Клеопатра негромко рассмеялась.
– Жалость – та же любовь, Хармиана. Неисповедимы пути женской любви, а твоя любовь совершила нечто поистине непостижимое, мне это ведомо. Но чем сильней любовь, тем глубже пропасть, в которую она может пасть, чтобы потом опять вознестись в небеса и снова низвергнуться. Бедная Хармиана! Ты – игрушка своей собственной страсти: сейчас ты нежна, как небо на рассвете, но когда ревность терзает твое сердце, становишься жестокой, как море. Так уж мы, женщины, устроены. Скоро, скоро, когда твое горестное бдение кончится, тебе не останется ничего, кроме слез, раскаяния – и воспоминаний.
И она ушла.
Глава XIV, повествующая о нежной заботе Хармианы; о выздоровлении Гармахиса; об отплытии Клеопатры со свитой в Киликию и о словах Бренна, сказанных Гармахису
Клеопатра ушла, и я долго лежал молча, собираясь с силами, чтобы заговорить. Но вот ко мне приблизилась Хармиана, склонилась надо мной, и из ее темных глаз на мою щеку упала тяжелая слеза, как из грозовой тучи падает первая крупная капля дождя.

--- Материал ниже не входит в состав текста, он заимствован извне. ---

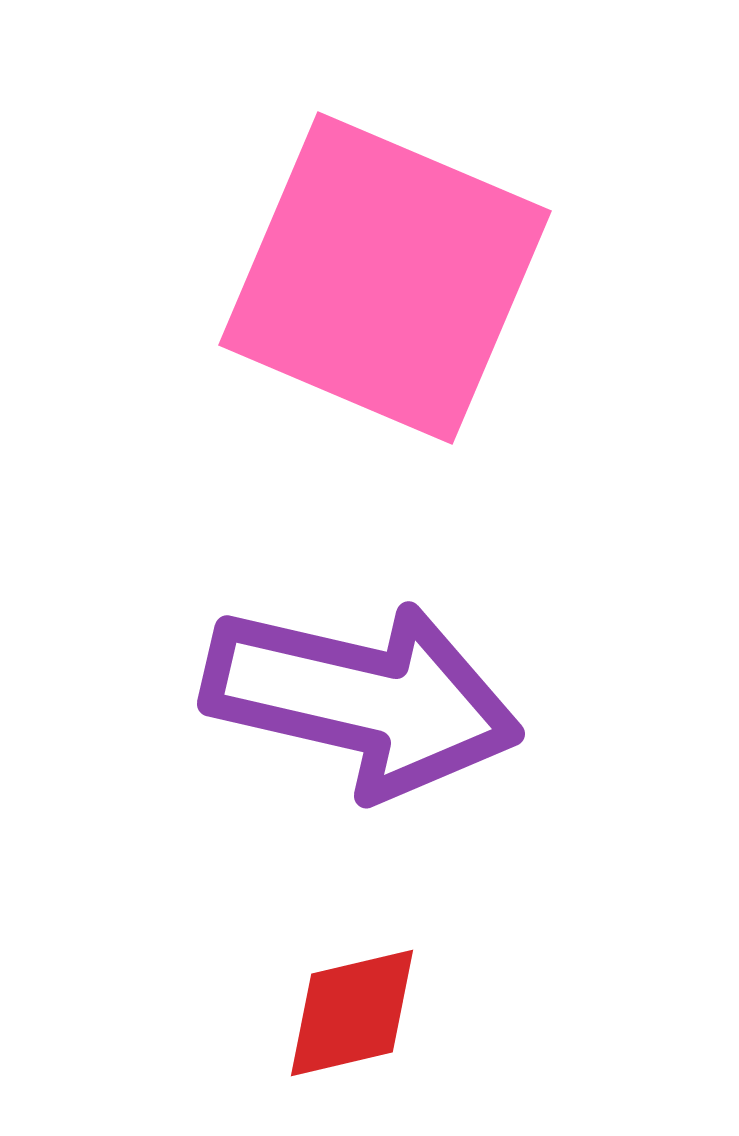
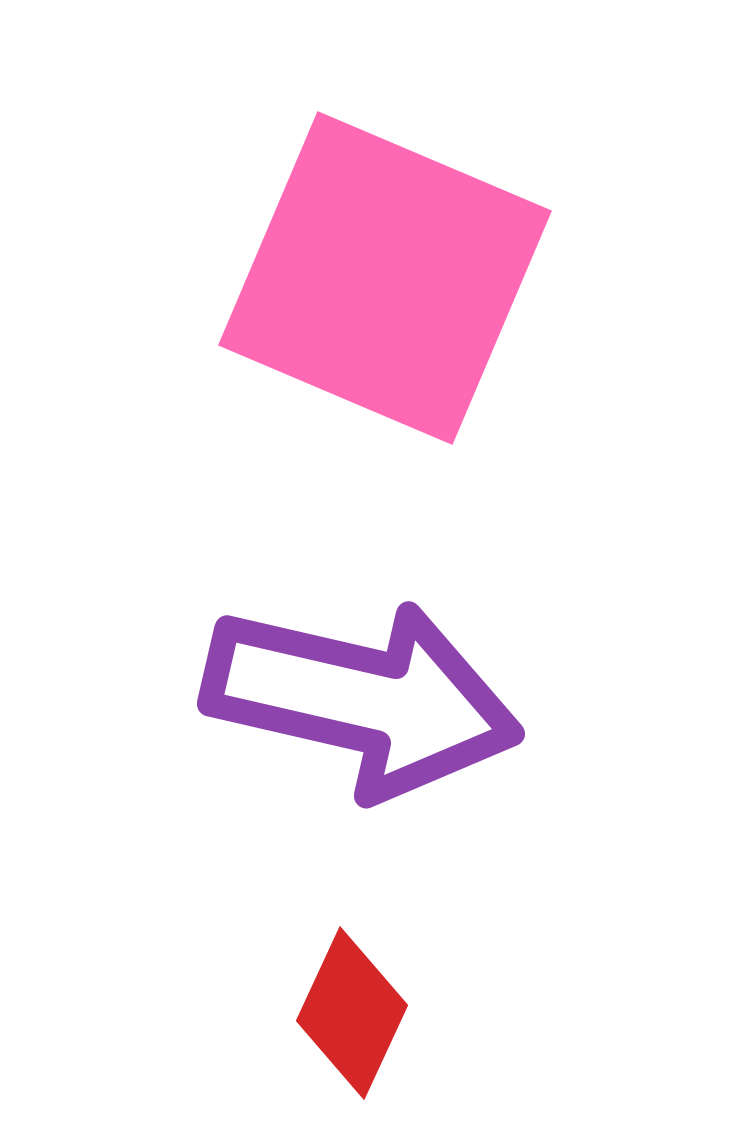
red diamond: rotated 52 degrees counterclockwise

– Ты уходишь от меня, – прошептала она, – ты умираешь, а я не могу за тобой последовать! О Гармахис, с какою радостью я умерла бы, чтобы ты жил!
И тут я наконец открыл глаза и слабым, но ясным голосом произнес:
– Не надо так горевать, мой дорогой друг, я еще жив. И скажу тебе правду: мне кажется, что я как бы родился заново.
Она вскрикнула от радости, ее залитое слезами лицо засияло и сделалось несказанно прекрасным. Мне вспомнилось серое небо в тот печальный час, что отделяет ночь от утра, и первые лучи зари, окрашивающие его румянцем. Прелестное лицо девушки порозовело, потухшие глаза замерцали, точно звезды, сквозь слезы пробилась улыбка счастья, – так вдруг начинают серебриться легкие волны, когда море целуют лучи восходящей луны.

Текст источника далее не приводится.